Westhoughton Mill or Rowe and Dunscough's Mill, on Mill Street in Westhoughton, near Bolton in the historic English county of Lancashire, was the site of a Luddite arson attack in 1812. The mill was built in 1804 by Richard Johnson Lockett, a Macclesfield man who lived at Westhoughton Hall. He leased the mill to Thomas Rowe of Manchester in 1808.

During 1811 and 1812 Luddites had been attacking powered mills throughout the English North and Midlands to such an effect that the government in February 1812 passed the Frame Breaking Act making the damaging of powered looms punishable by death. Skilled weavers lost their livelihoods when production moved from a domestic system to new manufactories causing severe hardship and unrest among the workers. Unemployed weavers joined the Luddites believing their only hope was to destroy the machines. The government repressed rebellion by punishing offenders severely. In 1812 Luddite disorder around Manchester reached its peak.

On Friday 28 April, a large crowd of weavers and mechanics gathered in Westhoughton with the intention of destroying the power looms in Rowe and Dunscough's Mill. The Scots Greys, deployed in Bolton by the government to quell unrest, were sent for but all was quiet when the contingent arrived and they returned to their quarters. Soon after they left, the factory and its contents were set alight and when the military returned the premises were destroyed and the culprits had disappeared. Some rioters gathered in the village in the evening demanding food and drink or money and the military was recalled and the Riot Act was read. Information about the ringleaders was collected and 24 men were arrested and sent for trial at Lancaster Assizes. Some were discharged but, "for having wilfully and maliciously set on fire and burnt a Weaving Mill, Warehouse and Loom Shop in the possession of Thomas Rowe and Thomas Dunscough at Westhoughton", Job Fletcher, James Smith, Thomas Kerfoot and Abraham Charlson, were sentenced to death and hanged and nine men were transported. After the Luddite act, manufacturers avoided the township until Chadwick's Silk Mill was built in the early 1850s. Westhoughton Hall was attacked at the same time.
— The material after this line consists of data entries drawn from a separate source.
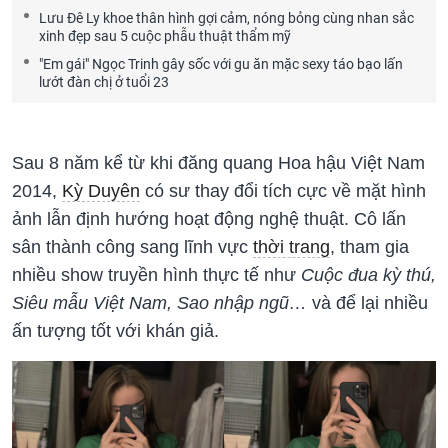
Lưu Đê Ly khoe thân hình gợi cảm, nóng bỏng cùng nhan sắc
xinh đẹp sau 5 cuộc phẫu thuật thẩm mỹ
"Em gái" Ngọc Trinh gây sốc với gu ăn mặc sexy táo bạo lấn
lướt đàn chị ở tuổi 23
Sau 8 năm kể từ khi đăng quang Hoa hậu Việt Nam
2014,
Kỳ Duyên
có sư thay đổi tích cực về mặt hình
ảnh lẫn định hướng hoạt động nghệ thuật. Cô lấn
sân thành công sang lĩnh vực
thời trang
, tham gia
nhiều show truyền hình thực tế như
Cuộc đua kỳ thú,
Siêu mẫu Việt Nam, Sao nhập ngũ…
và để lại nhiều
ấn tượng tốt với khán giả.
According to James Thomas Staton's account of the incident in The Brunnin' o' Westhowtun Factory (1857), government spies were embedded among the workers and the mill's management had set a trap to ensnare discontent workers by inciting violence among them; some researchers believe this scenario to have been likely.

The mill was rebuilt after the attack and converted to a corn mill, until it was bought in 1840 by Peter Ditchfield, a cotton manufacturer who restored it to a cotton mill. On his death in 1854 the mill, by then employing some 40 people, passed to his son, Peter Ditchfield, jnr. After many years of spinning cotton and making flock, production ceased and the mill stood empty. It was eventually demolished in 1912 and the site is still (2017) a vacant lot.

A blue plaque was installed on the nearby White Lion public house in 2012 to commemorate the bicentenary of the burning of the mill, an event traditionally held to have been planned in the pub.